Cnr of Park Rd and MacMahon St, Hurstville Sundays at 9:30 am and 6:30 pm
I’m up to the part in the story (of some Australian pioneers ‘Kings in Grass Castles’) where the Irishman Dinny Skeahan is ordering some cloth for the station, and instructs his son to write away for 100 yards. “How many noughts in a hundred, Dad?” he asked. “Put two,” he said “and another one for luck.” “That might make more,” the boy suggested. “Nonsense,” Dinny said. “Another nothing can be neither here nor there.”
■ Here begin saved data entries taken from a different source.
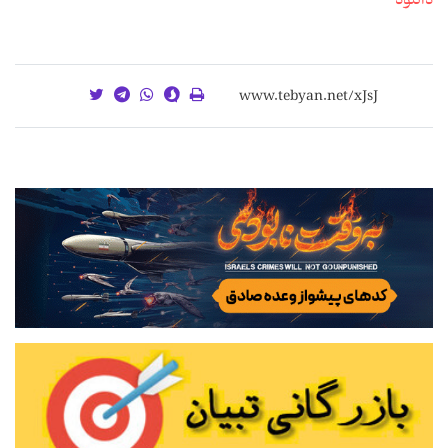
دانلود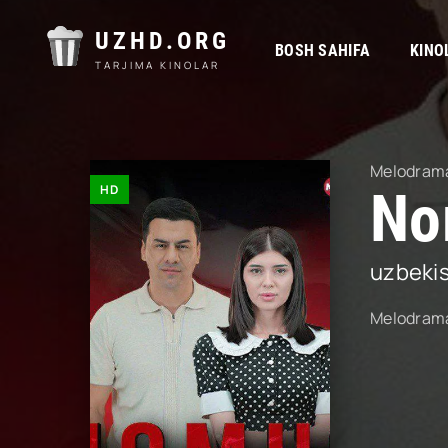
UZHD.ORG
BOSH SAHIFA
KINO
TARJIMA KINOLAR
Melodram
HD
No
uzbeki
Melodram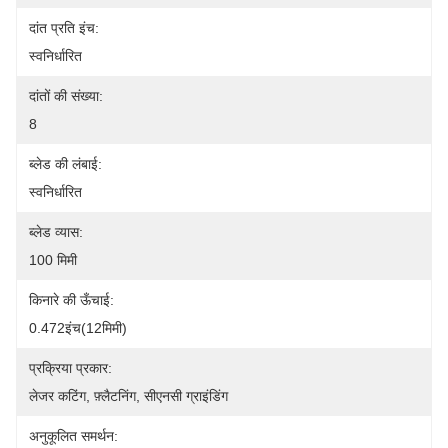
दांत प्रति इंच:
स्वनिर्धारित
दांतों की संख्या:
8
ब्लेड की लंबाई:
स्वनिर्धारित
ब्लेड व्यास:
100 मिमी
किनारे की ऊँचाई:
0.472इंच(12मिमी)
प्रक्रिया प्रकार:
लेजर कटिंग, फ़्लैटनिंग, सीएनसी ग्राइंडिंग
अनुकूलित समर्थन: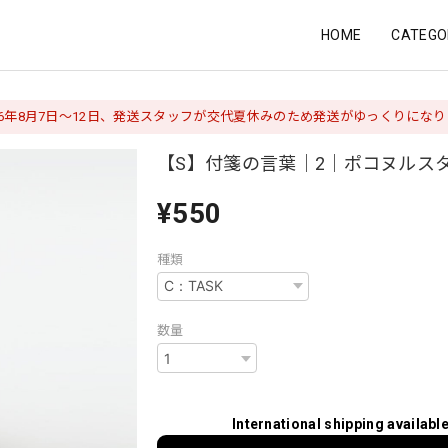
HOME
CATEGO
26年8月7日〜12日、発送スタッフが交代夏休みのため発送がゆっくりにな
【S】付箋の言葉｜2｜ポコヌルス
¥550
種類
数量
International shipping availabl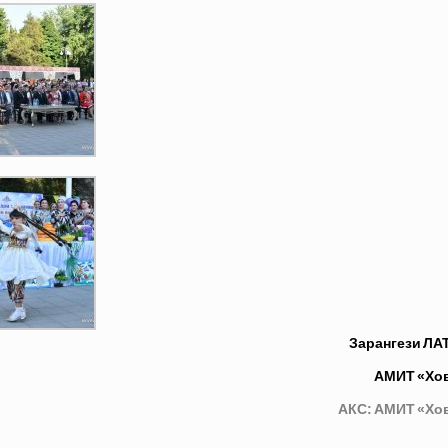
Зарангези ЛА
АМИТ
«Хо
АКС: АМИТ «Хо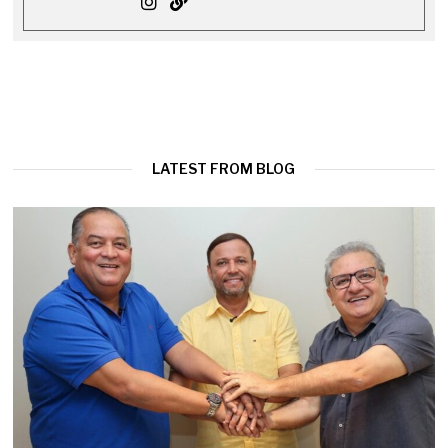
LATEST FROM BLOG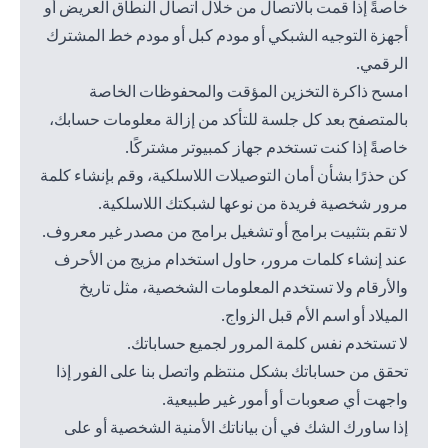
خاصةً إذا قمت بالاتصال من خلال اتصال النطاق العريض أو
أجهزة التوجيه الشبكي أو مودم كبل أو مودم خط المشترك
الرقمي.
امسح ذاكرة التخزين المؤقت والمحفوظات الخاصة
بالمتصفح بعد كل جلسة للتأكد من إزالة معلومات حسابك،
خاصةً إذا كنت تستخدم جهاز كمبيوتر مشتركًا.
كن حذرًا بشأن أمان التوصيلات اللاسلكية، وقم بإنشاء كلمة
مرور شخصية فريدة من نوعها لشبكتك اللاسلكية.
لا تقم بتثبيت برامج أو تشغيل برامج من مصدر غير معروف.
عند إنشاء كلمات مرور، حاول استخدام مزيج من الأحرف
والأرقام ولا تستخدم المعلومات الشخصية، مثل تاريخ
الميلاد أو اسم الأم قبل الزواج.
لا تستخدم نفس كلمة المرور لجميع حساباتك.
تحقق من حساباتك بشكل منتظم واتصل بنا على الفور إذا
واجهت أي صعوبات أو أمور غير طبيعية.
إذا ساورك الشك في أن بياناتك الأمنية الشخصية أو على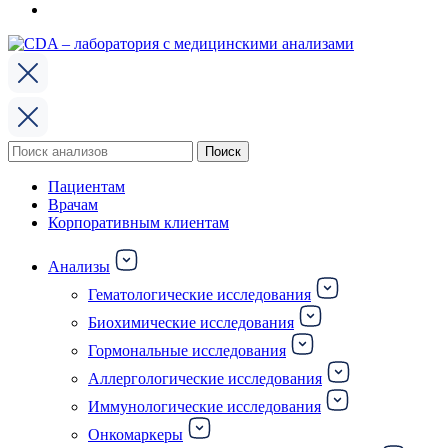
Поиск
Поиск
по:
Пациентам
Врачам
Корпоративным клиентам
Анализы
Гематологические исследования
Биохимические исследования
Гормональные исследования
Аллергологические исследования
Иммунологические исследования
Онкомаркеры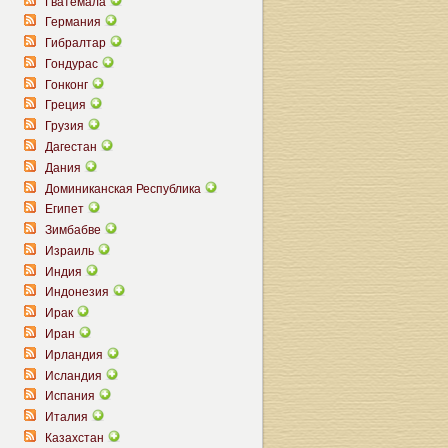
Гватемала
Германия
Гибралтар
Гондурас
Гонконг
Греция
Грузия
Дагестан
Дания
Доминиканская Республика
Египет
Зимбабве
Израиль
Индия
Индонезия
Ирак
Иран
Ирландия
Исландия
Испания
Италия
Казахстан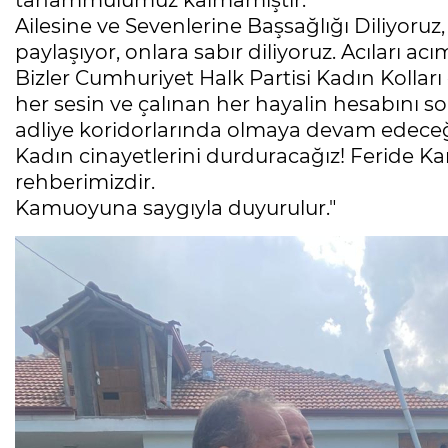
tahammülümüz kalmamıştır.
Ailesine ve Sevenlerine Başsağlığı Diliyoruz,
paylaşıyor, onlara sabır diliyoruz. Acıları ac
Bizler Cumhuriyet Halk Partisi Kadın Kolları 
her sesin ve çalınan her hayalin hesabını 
adliye koridorlarında olmaya devam edeceğ
Kadın cinayetlerini durduracağız! Feride 
rehberimizdir.
Kamuoyuna saygıyla duyurulur."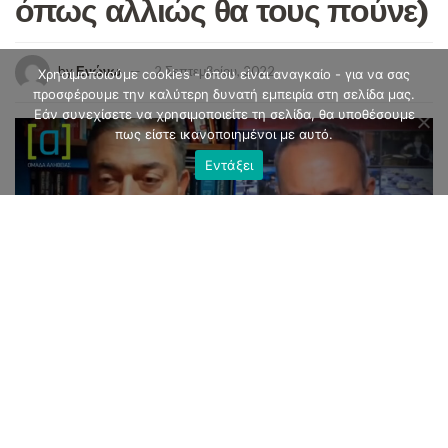
όπως αλλιώς θα τους πούνε)
by
Ενώνω
2 Σεπτεμβρίου, 2022
Χρησιμοποιούμε cookies - όπου είναι αναγκαίο - για να σας
προσφέρουμε την καλύτερη δυνατή εμπειρία στη σελίδα μας.
Εάν συνεχίσετε να χρησιμοποιείτε τη σελίδα, θα υποθέσουμε
πως είστε ικανοποιημένοι με αυτό.
Εντάξει
Ας θυμηθούμε……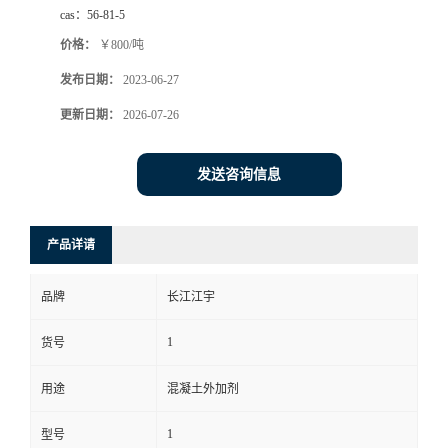
cas：
56-81-5
价格：
￥800/吨
发布日期：
2023-06-27
更新日期：
2026-07-26
发送咨询信息
产品详请
品牌
长江江宇
1
货号
用途
混凝土外加剂
1
型号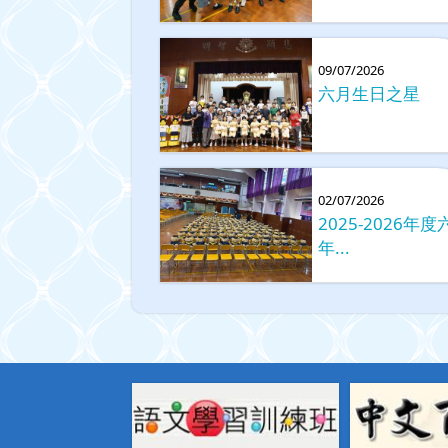
09/07/2026
六月生日之星
02/07/2026
2025-2026年度
年...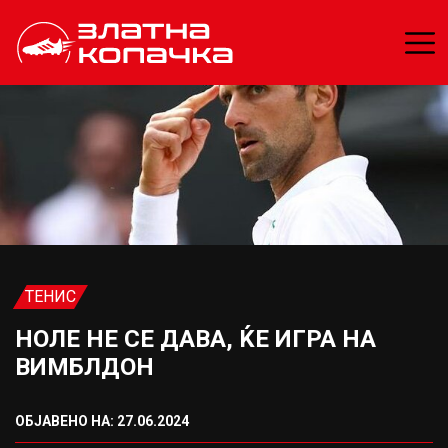
ТЕНИС
НОЛЕ НЕ СЕ ДАВА, ЌЕ ИГРА НА
ВИМБЛДОН
ОБЈАВЕНО НА: 27.06.2024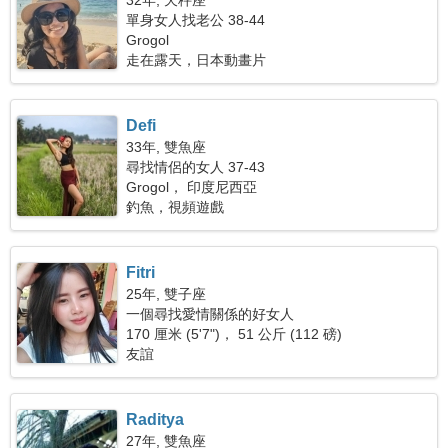
32年, 天秤座
單身女人找老公 38-44
Grogol
走在露天，日本動畫片
Defi
33年, 雙魚座
尋找情侶的女人 37-43
Grogol， 印度尼西亞
釣魚，視頻遊戲
Fitri
25年, 雙子座
一個尋找愛情關係的好女人
170 厘米 (5'7")， 51 公斤 (112 磅)
友誼
Raditya
27年, 雙魚座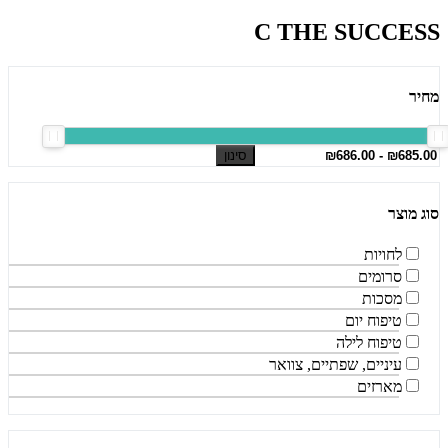
C THE SUCCESS
מחיר
סינון
סוג מוצר
לחויות
סרומים
מסכות
טיפוח יום
טיפוח לילה
עיניים, שפתיים, צוואר
מארזים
I’m sure that there are many who think of the sacraments of Baptism and Communion in the ‘Dinny way’. “It’s just water. And just a sprinkling at that! It’s just bread and wine. And in very small proportion too! It’s nothing, naught, but a bit of luck.”
Certainly in the sacraments, the water is water, and remains just water, and the bread and wine are bread and wine, and remain just bread and wine. But just as the power of the naught is determined by its place with respect to the decimal point, so it is with the sacraments. Their placement makes the difference. Not meaning their placement on a special table, or their distribution from a special font, but their divine appointment for a special purpose, to be a means of grace. And for this reason they have great power to bless and to comfort and to encourage and reassure. It’s got nothing to do with luck, but everything to do with taking seriously the things that Jesus left for us to remember him.